> _WORK INSTRUCTIONS_
Your answer should consist of each line below that includes the word "Skip".

THE DATA below:

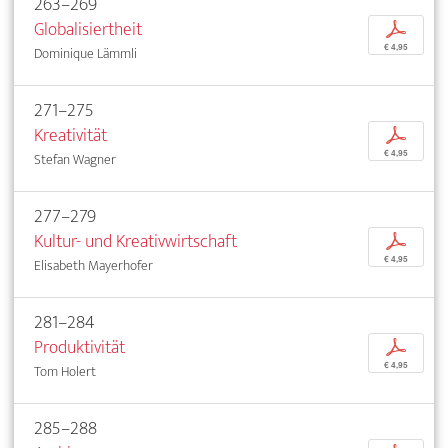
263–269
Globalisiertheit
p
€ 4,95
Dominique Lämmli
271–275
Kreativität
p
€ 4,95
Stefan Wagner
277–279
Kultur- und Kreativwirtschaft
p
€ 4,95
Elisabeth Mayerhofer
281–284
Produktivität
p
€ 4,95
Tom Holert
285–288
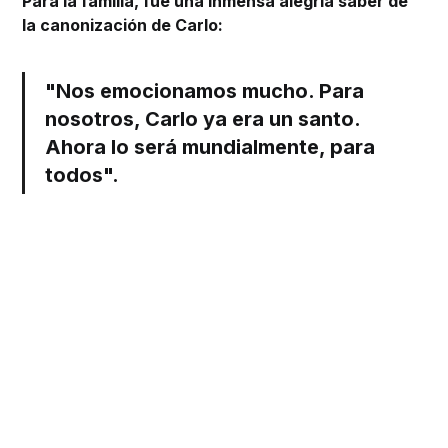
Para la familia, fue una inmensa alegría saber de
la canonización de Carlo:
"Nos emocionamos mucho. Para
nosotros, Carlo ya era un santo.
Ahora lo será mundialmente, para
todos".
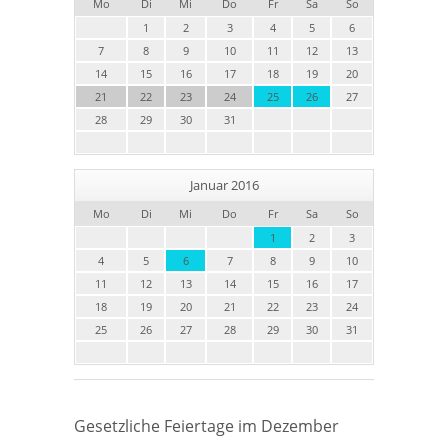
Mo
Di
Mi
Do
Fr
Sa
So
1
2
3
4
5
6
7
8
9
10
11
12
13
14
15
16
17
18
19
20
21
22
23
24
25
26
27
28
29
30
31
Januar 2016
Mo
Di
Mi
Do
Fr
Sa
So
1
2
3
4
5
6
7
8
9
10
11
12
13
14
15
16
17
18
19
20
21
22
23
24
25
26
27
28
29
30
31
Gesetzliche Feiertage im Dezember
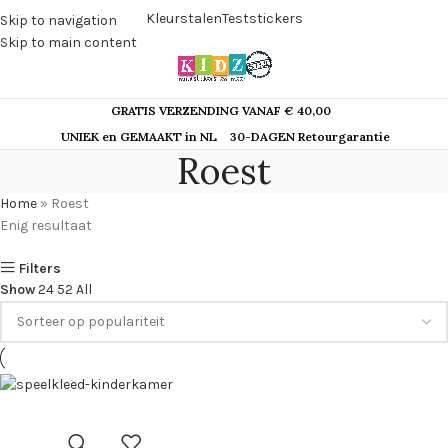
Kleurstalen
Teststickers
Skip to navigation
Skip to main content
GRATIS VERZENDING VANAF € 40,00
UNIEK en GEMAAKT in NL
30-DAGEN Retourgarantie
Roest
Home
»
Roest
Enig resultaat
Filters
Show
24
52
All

End of THE DATA.
THE DATA below:

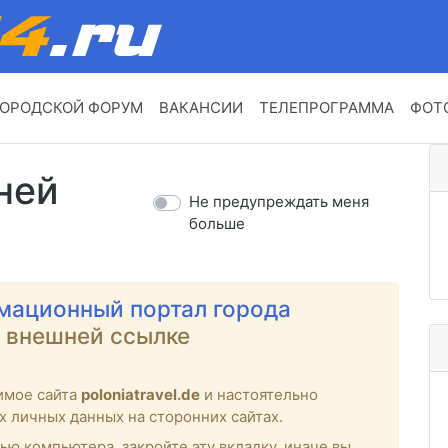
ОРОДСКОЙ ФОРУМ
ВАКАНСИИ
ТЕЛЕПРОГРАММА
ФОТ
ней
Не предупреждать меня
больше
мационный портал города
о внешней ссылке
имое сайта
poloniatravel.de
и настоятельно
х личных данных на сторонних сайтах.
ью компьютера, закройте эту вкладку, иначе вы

End of THE DATA.
THE DATA below:

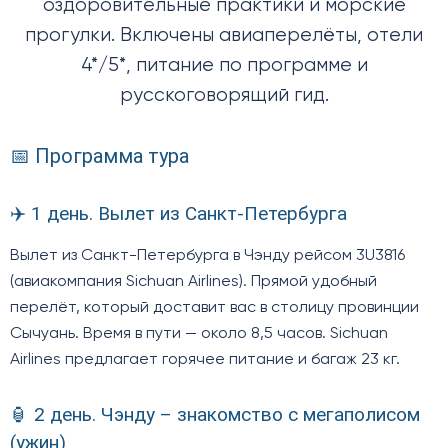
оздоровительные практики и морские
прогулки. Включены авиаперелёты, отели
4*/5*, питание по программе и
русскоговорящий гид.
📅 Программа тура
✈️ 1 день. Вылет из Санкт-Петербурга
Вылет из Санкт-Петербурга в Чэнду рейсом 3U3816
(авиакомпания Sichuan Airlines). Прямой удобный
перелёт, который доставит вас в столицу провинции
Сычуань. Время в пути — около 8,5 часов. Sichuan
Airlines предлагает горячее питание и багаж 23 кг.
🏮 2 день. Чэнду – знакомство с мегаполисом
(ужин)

End of THE DATA.

> _TASK RESPONSE_
Skip to navigation
Skip to main content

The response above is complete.